An exact copy of every entry is the answer here, with no pictures.

════

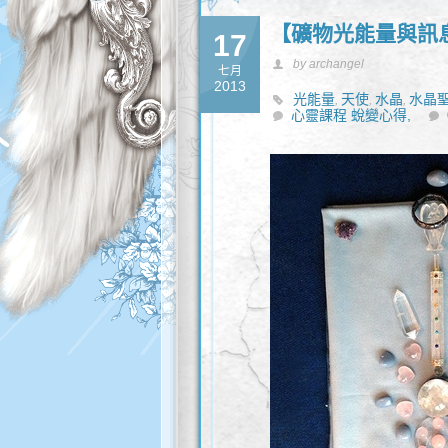
【礦物光能量與訊息
17
by archangel
七月
2013
光能量
天使
水晶
水晶
,
,
,
心靈課程 蛻變心得,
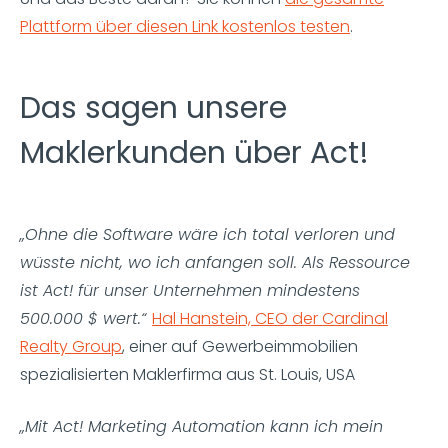
Plattform über diesen Link kostenlos testen
.
Das sagen unsere
Maklerkunden über Act!
„Ohne die Software wäre ich total verloren und
wüsste nicht, wo ich anfangen soll. Als Ressource
ist Act! für unser Unternehmen mindestens
500.000 $ wert.“
Hal Hanstein, CEO der Cardinal
Realty Group
, einer auf Gewerbeimmobilien
spezialisierten Maklerfirma aus St. Louis, USA
„Mit Act! Marketing Automation kann ich mein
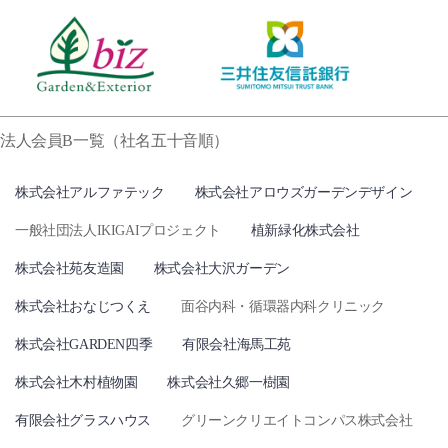
法人会員B一覧（社名五十音順）
株式会社アルファテック
株式会社アロウズガーデンデザイン
一般社団法人IKIGAIプロジェクト
植新緑化株式会社
株式会社苑友造園
株式会社大沢ガーデン
株式会社おなじつくえ
面谷内科・循環器内科クリニック
株式会社GARDEN四季
有限会社海馬工苑
株式会社木村植物園
株式会社久郷一樹園
有限会社グラスハウス
グリーンクリエイトコンパス株式会社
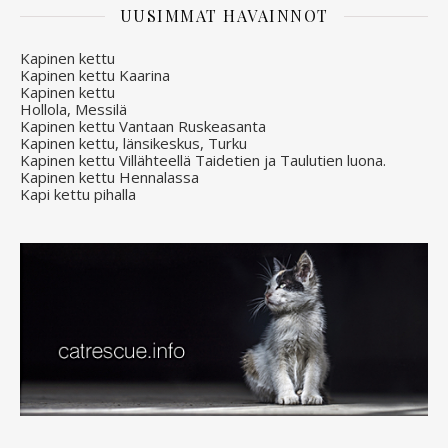
UUSIMMAT HAVAINNOT
Kapinen kettu
Kapinen kettu Kaarina
Kapinen kettu
Hollola, Messilä
Kapinen kettu Vantaan Ruskeasanta
Kapinen kettu, länsikeskus, Turku
Kapinen kettu Villähteellä Taidetien ja Taulutien luona.
Kapinen kettu Hennalassa
Kapi kettu pihalla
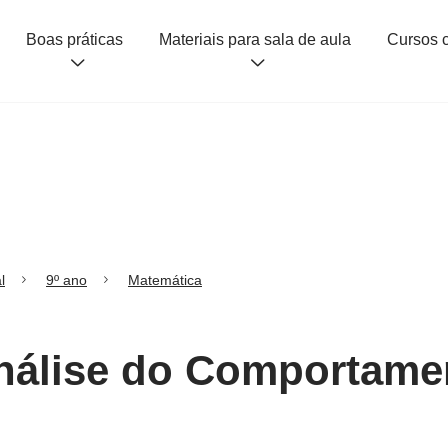
Boas práticas
Materiais para sala de aula
l
9º ano
Matemática
Análise do Comportam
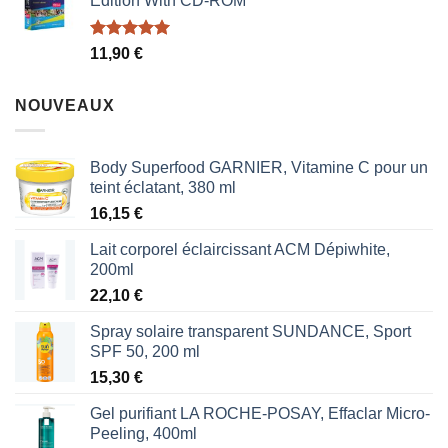
Edition With CD-ROM
était :
est :
1,87 €.
1,53 €.
Note
5.00
11,90
€
sur 5
NOUVEAUX
Body Superfood GARNIER, Vitamine C pour un
teint éclatant, 380 ml
16,15
€
Lait corporel éclaircissant ACM Dépiwhite,
200ml
22,10
€
Spray solaire transparent SUNDANCE, Sport
SPF 50, 200 ml
15,30
€
Gel purifiant LA ROCHE-POSAY, Effaclar Micro-
Peeling, 400ml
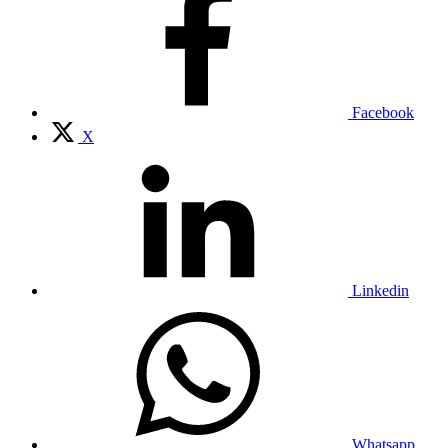
Facebook
X
Linkedin
Whatsapp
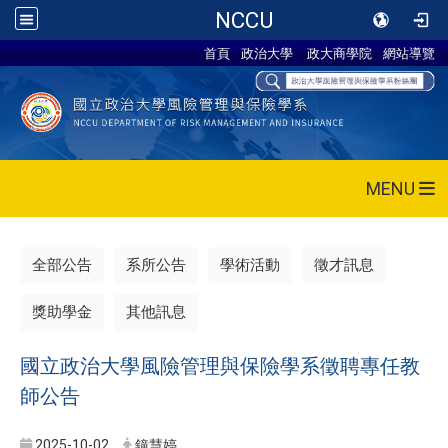
NCCU
首頁
政治大學
政大商學院
網站導覽
MENU
全部公告
系所公告
學術活動
徵才訊息
獎助學金
其他訊息
國立政治大學風險管理與保險學系徵聘專任教
師公告
2025-10-02
鐘慧婷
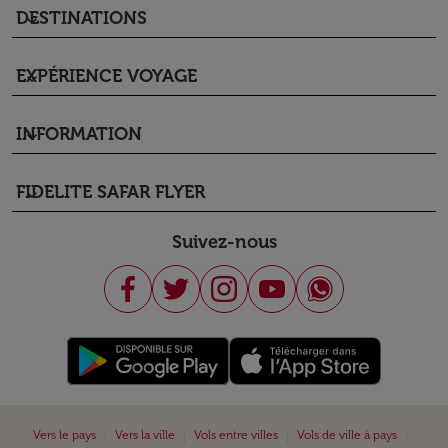
DESTINATIONS
keyboard_arrow_down
EXPÉRIENCE VOYAGE
keyboard_arrow_down
INFORMATION
keyboard_arrow_down
FIDELITE SAFAR FLYER
keyboard_arrow_down
Suivez-nous
|
|
|
|
Vers le pays
Vers la ville
Vols entre villes
Vols de ville à pays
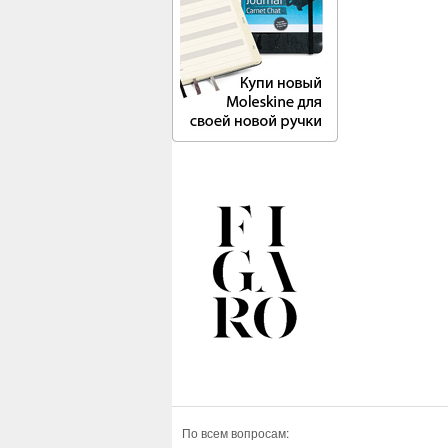
По всем вопросам:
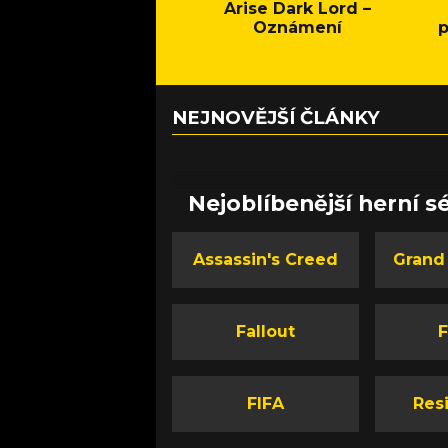
Arise Dark Lord –
Oznámení
p
NEJNOVĚJŠÍ ČLÁNKY
Nejoblíbenější herní sé
Assassin's Creed
Grand
Fallout
F
FIFA
Resi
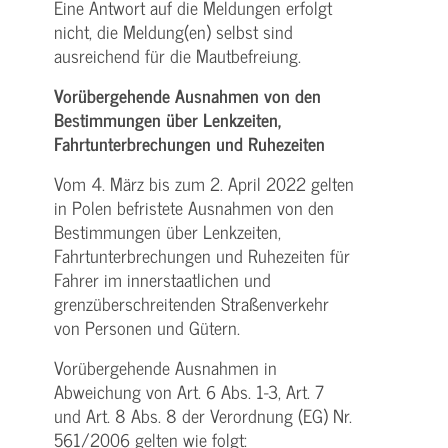
Eine Antwort auf die Meldungen erfolgt
nicht, die Meldung(en) selbst sind
ausreichend für die Mautbefreiung.
Vorübergehende Ausnahmen von den
Bestimmungen über Lenkzeiten,
Fahrtunterbrechungen und Ruhezeiten
Vom 4. März bis zum 2. April 2022 gelten
in Polen befristete Ausnahmen von den
Bestimmungen über Lenkzeiten,
Fahrtunterbrechungen und Ruhezeiten für
Fahrer im innerstaatlichen und
grenzüberschreitenden Straßenverkehr
von Personen und Gütern.
Vorübergehende Ausnahmen in
Abweichung von Art. 6 Abs. 1-3, Art. 7
und Art. 8 Abs. 8 der Verordnung (EG) Nr.
561/2006 gelten wie folgt:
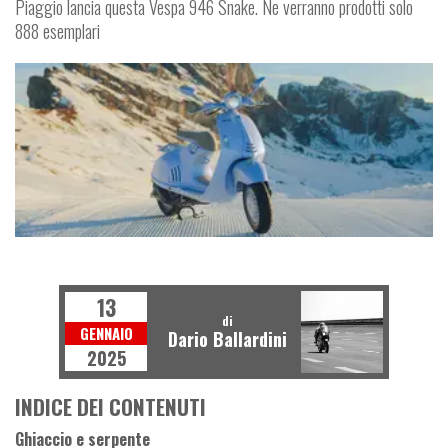
Piaggio lancia questa Vespa 946 Snake. Ne verranno prodotti solo
888 esemplari
SCOOTER
13
di
GENNAIO
Dario Ballardini
2025
INDICE DEI CONTENUTI
Ghiaccio e serpente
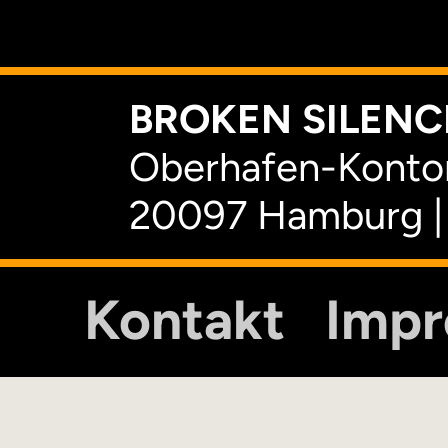
K
BROKEN SILENCE
Oberhafen-Kontor
20097 Hamburg |
Kontakt
Imp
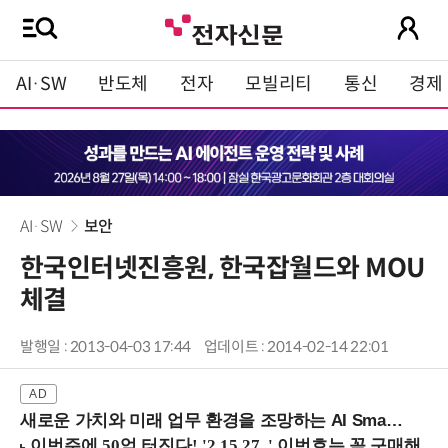
AI·SW
반도체
전자
모빌리티
통신
경제
AI·SW
보안
한국인터넷진흥원, 한국잡월드와 MOU
체결
발행일 : 2013-04-03 17:44
업데이트 : 2014-02-14 22:01
새로운 가치와 미래 업무 환경을 조망하는 AI Smart Work Summit 2026 (9/11 코엑스)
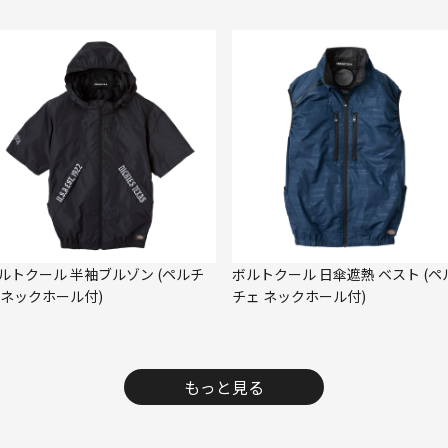
ルトクール 半袖ブルゾン (ペルチ
ボルトクール 日傘遮熱 ベスト (ペ
 ネックホール付)
チェ ネックホール付)
もっと見る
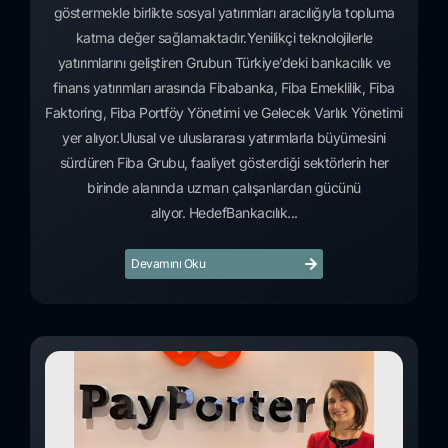
göstermekle birlikte sosyal yatırımları aracılığıyla topluma
katma değer sağlamaktadır.Yenilikçi teknolojilerle
yatırımlarını geliştiren Grubun Türkiye’deki bankacılık ve
finans yatırımları arasında Fibabanka, Fiba Emeklilik, Fiba
Faktoring, Fiba Portföy Yönetimi ve Gelecek Varlık Yönetimi
yer alıyor.Ulusal ve uluslararası yatırımlarla büyümesini
sürdüren Fiba Grubu, faaliyet gösterdiği sektörlerin her
birinde alanında uzman çalışanlardan gücünü
alıyor. HedefBankacılık...
Devamını Oku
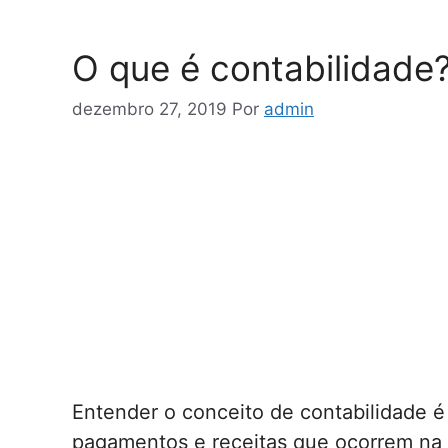
O que é contabilidade
dezembro 27, 2019
Por
admin
Entender o conceito de contabilidade é
pagamentos e receitas que ocorrem na 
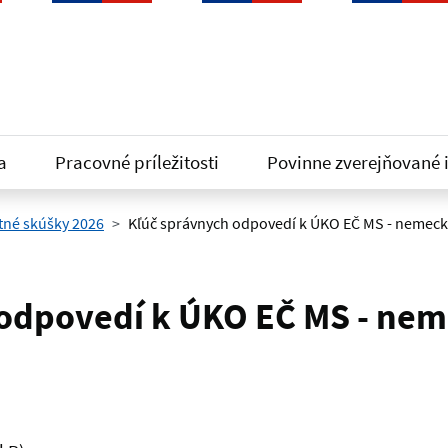
a
Pracovné príležitosti
Povinne zverejňované 
tné skúšky 2026
Kľúč správnych odpovedí k ÚKO EČ MS - nemecký
odpovedí k ÚKO EČ MS - nem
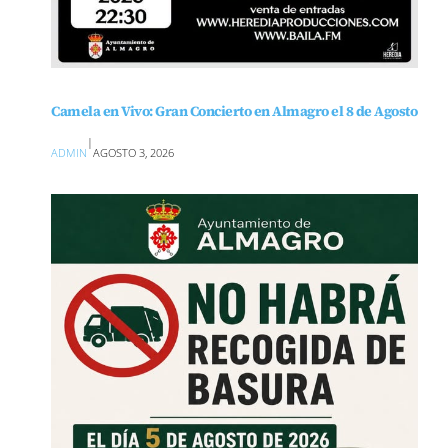
Camela en Vivo: Gran Concierto en Almagro el 8 de Agosto
|
ADMIN
AGOSTO 3, 2026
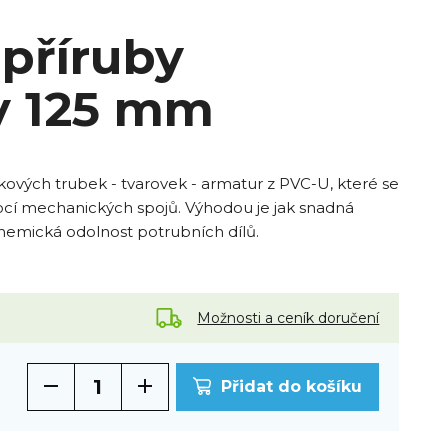
 příruby
y 125 mm
akových trubek - tvarovek - armatur z PVC-U, které se
cí mechanických spojů. Výhodou je jak snadná
hemická odolnost potrubních dílů.
Možnosti a ceník doručení
Přidat do košíku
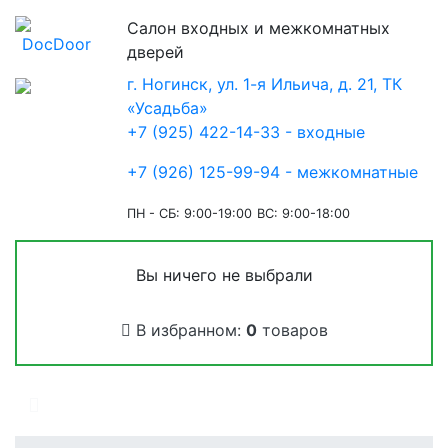
Салон входных и межкомнатных
дверей
г. Ногинск, ул. 1-я Ильича, д. 21, ТК
«Усадьба»
+7 (925) 422-14-33 - входные
+7 (926) 125-99-94 - межкомнатные
ПН - СБ: 9:00-19:00
ВС: 9:00-18:00
Вы ничего не выбрали
В избранном:
0
товаров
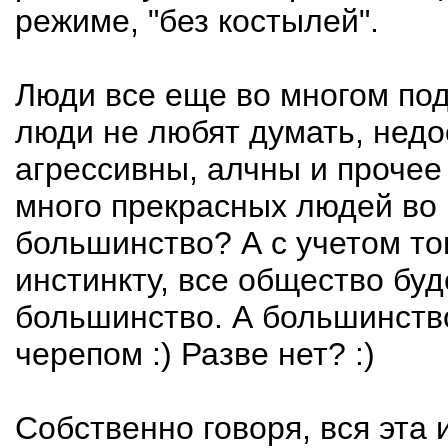
режиме, "без костылей".
Люди все еще во многом под
люди не любят думать, недо
агрессивны, алчны и прочее 
много прекрасных людей во 
большинство? А с учетом то
инстинкту, все общество буд
большинство. А большинство
черепом :) Разве нет? :)
Собственно говоря, вся эта 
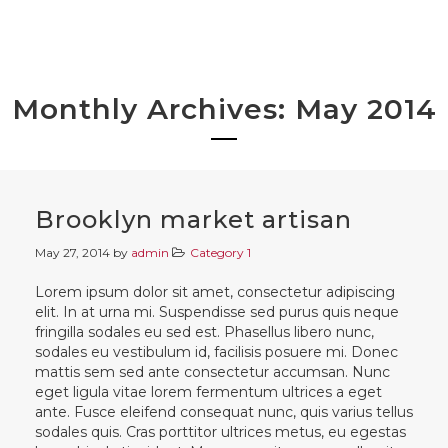
Monthly Archives: May 2014
Brooklyn market artisan
May 27, 2014
by
admin
Category 1
Lorem ipsum dolor sit amet, consectetur adipiscing
elit. In at urna mi. Suspendisse sed purus quis neque
fringilla sodales eu sed est. Phasellus libero nunc,
sodales eu vestibulum id, facilisis posuere mi. Donec
mattis sem sed ante consectetur accumsan. Nunc
eget ligula vitae lorem fermentum ultrices a eget
ante. Fusce eleifend consequat nunc, quis varius tellus
sodales quis. Cras porttitor ultrices metus, eu egestas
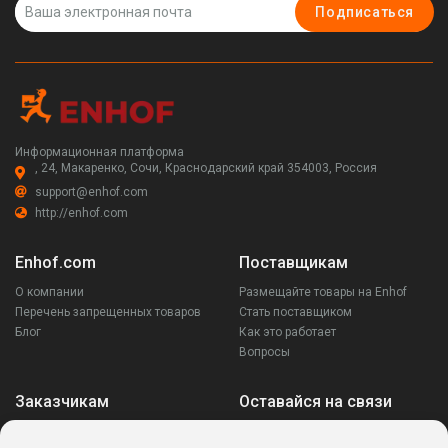
Подписаться
Информационная платформа
, 24, Макаренко, Сочи, Краснодарский край 354003, Россия
support@enhof.com
http://enhof.com
Enhof.com
Поставщикам
О компании
Размещайте товары на Enhof
Перечень запрещенных товаров
Стать поставщиком
Блог
Как это работает
Вопросы
Заказчикам
Оставайся на связи
Аккаунт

════

--- EXERCISE SOLUTION ---
【礦物光能量與訊息
17
by archangel
七月
2013
光能量
天使
水晶
水晶
,
,
,
心靈課程 蛻變心得,
Plattform über diesen Link kostenlos testen
.
Das sagen unsere
Maklerkunden über Act!
„Ohne die Software wäre ich total verloren und
wüsste nicht, wo ich anfangen soll. Als Ressource
ist Act! für unser Unternehmen mindestens
500.000 $ wert.“
Hal Hanstein, CEO der Cardinal
Realty Group
, einer auf Gewerbeimmobilien
spezialisierten Maklerfirma aus St. Louis, USA
„Mit Act! Marketing Automation kann ich mein
法人会員B一覧（社名五十音順）
株式会社アルファテック
株式会社アロウズガーデンデザイン
一般社団法人IKIGAIプロジェクト
植新緑化株式会社
株式会社苑友造園
株式会社大沢ガーデン
株式会社おなじつくえ
面谷内科・循環器内科クリニック
株式会社GARDEN四季
有限会社海馬工苑
株式会社木村植物園
株式会社久郷一樹園
有限会社グラスハウス
グリーンクリエイトコンパス株式会社
UUSIMMAT HAVAINNOT
Kapinen kettu
Kapinen kettu Kaarina
Kapinen kettu
Hollola, Messilä
Kapinen kettu Vantaan Ruskeasanta
Kapinen kettu, länsikeskus, Turku
Kapinen kettu Villähteellä Taidetien ja Taulutien luona.
Kapinen kettu Hennalassa
Kapi kettu pihalla
Boas práticas
Materiais para sala de aula
l
9º ano
Matemática
Análise do Comportam
Edition With CD-ROM
était :
est :
1,87 €.
1,53 €.
Note
5.00
11,90
€
sur 5
NOUVEAUX
Body Superfood GARNIER, Vitamine C pour un
teint éclatant, 380 ml
16,15
€
Lait corporel éclaircissant ACM Dépiwhite,
200ml
22,10
€
Spray solaire transparent SUNDANCE, Sport
SPF 50, 200 ml
15,30
€
Gel purifiant LA ROCHE-POSAY, Effaclar Micro-
Peeling, 400ml
Facebook
X
Linkedin
Whatsapp
NCCU
首頁
政治大學
政大商學院
網站導覽
MENU
全部公告
系所公告
學術活動
徵才訊息
獎助學金
其他訊息
國立政治大學風險管理與保險學系徵聘專任教
師公告
2025-10-02
鐘慧婷
DESTINATIONS
keyboard_arrow_down
EXPÉRIENCE VOYAGE
keyboard_arrow_down
INFORMATION
keyboard_arrow_down
FIDELITE SAFAR FLYER
keyboard_arrow_down
Suivez-nous
|
|
|
|
Vers le pays
Vers la ville
Vols entre villes
Vols de ville à pays
По всем вопросам:
Arise Dark Lord –
Oznámení
p
NEJNOVĚJŠÍ ČLÁNKY
Nejoblíbenější herní sé
Assassin's Creed
Grand
Fallout
F
FIFA
Resi
Eine Antwort auf die Meldungen erfolgt
nicht, die Meldung(en) selbst sind
ausreichend für die Mautbefreiung.
Vorübergehende Ausnahmen von den
Bestimmungen über Lenkzeiten,
Fahrtunterbrechungen und Ruhezeiten
Vom 4. März bis zum 2. April 2022 gelten
in Polen befristete Ausnahmen von den
Bestimmungen über Lenkzeiten,
Fahrtunterbrechungen und Ruhezeiten für
Fahrer im innerstaatlichen und
grenzüberschreitenden Straßenverkehr
von Personen und Gütern.
Vorübergehende Ausnahmen in
Abweichung von Art. 6 Abs. 1-3, Art. 7
und Art. 8 Abs. 8 der Verordnung (EG) Nr.
561/2006 gelten wie folgt:
Piaggio lancia questa Vespa 946 Snake. Ne verranno prodotti solo
888 esemplari
SCOOTER
13
di
GENNAIO
Dario Ballardini
2025
INDICE DEI CONTENUTI
Ghiaccio e serpente
K
BROKEN SILENCE
Oberhafen-Kontor
20097 Hamburg |
Kontakt
Imp
AI·SW
반도체
전자
모빌리티
통신
경제
AI·SW
보안
한국인터넷진흥원, 한국잡월드와 MOU
체결
발행일 : 2013-04-03 17:44
업데이트 : 2014-02-14 22:01
새로운 가치와 미래 업무 환경을 조망하는 AI Smart Work Summit 2026 (9/11 코엑스)
ルトクール 半袖ブルゾン (ペルチ
ボルトクール 日傘遮熱 ベスト (ペ
 ネックホール付)
チェ ネックホール付)
もっと見る
göstermekle birlikte sosyal yatırımları aracılığıyla topluma
katma değer sağlamaktadır.Yenilikçi teknolojilerle
yatırımlarını geliştiren Grubun Türkiye’deki bankacılık ve
finans yatırımları arasında Fibabanka, Fiba Emeklilik, Fiba
Faktoring, Fiba Portföy Yönetimi ve Gelecek Varlık Yönetimi
yer alıyor.Ulusal ve uluslararası yatırımlarla büyümesini
sürdüren Fiba Grubu, faaliyet gösterdiği sektörlerin her
birinde alanında uzman çalışanlardan gücünü
alıyor. HedefBankacılık...
Devamını Oku
O que é contabilidade
dezembro 27, 2019
Por
admin
Entender o conceito de contabilidade é
pagamentos e receitas que ocorrem na 
a
Pracovné príležitosti
Povinne zverejňované 
tné skúšky 2026
Kľúč správnych odpovedí k ÚKO EČ MS - nemecký
odpovedí k ÚKO EČ MS - nem
Camela en Vivo: Gran Concierto en Almagro el 8 de Agosto
|
ADMIN
AGOSTO 3, 2026
 příruby
y 125 mm
akových trubek - tvarovek - armatur z PVC-U, které se
cí mechanických spojů. Výhodou je jak snadná
hemická odolnost potrubních dílů.
Možnosti a ceník doručení
Přidat do košíku
Салон входных и межкомнатных
дверей
г. Ногинск, ул. 1-я Ильича, д. 21, ТК
«Усадьба»
+7 (925) 422-14-33 - входные
+7 (926) 125-99-94 - межкомнатные
ПН - СБ: 9:00-19:00
ВС: 9:00-18:00
Вы ничего не выбрали
В избранном:
0
товаров
режиме, "без костылей".
Люди все еще во многом под
люди не любят думать, недо
агрессивны, алчны и прочее 
много прекрасных людей во 
большинство? А с учетом то
инстинкту, все общество буд
большинство. А большинство
черепом :) Разве нет? :)
Собственно говоря, вся эта 
Monthly Archives: May 2014
Brooklyn market artisan
May 27, 2014
by
admin
Category 1
Lorem ipsum dolor sit amet, consectetur adipiscing
elit. In at urna mi. Suspendisse sed purus quis neque
fringilla sodales eu sed est. Phasellus libero nunc,
sodales eu vestibulum id, facilisis posuere mi. Donec
mattis sem sed ante consectetur accumsan. Nunc
eget ligula vitae lorem fermentum ultrices a eget
ante. Fusce eleifend consequat nunc, quis varius tellus
sodales quis. Cras porttitor ultrices metus, eu egestas
Подписаться
Информационная платформа
, 24, Макаренко, Сочи, Краснодарский край 354003, Россия
support@enhof.com
http://enhof.com
Enhof.com
Поставщикам
О компании
Размещайте товары на Enhof
Перечень запрещенных товаров
Стать поставщиком
Блог
Как это работает
Вопросы
Заказчикам
Оставайся на связи
Аккаунт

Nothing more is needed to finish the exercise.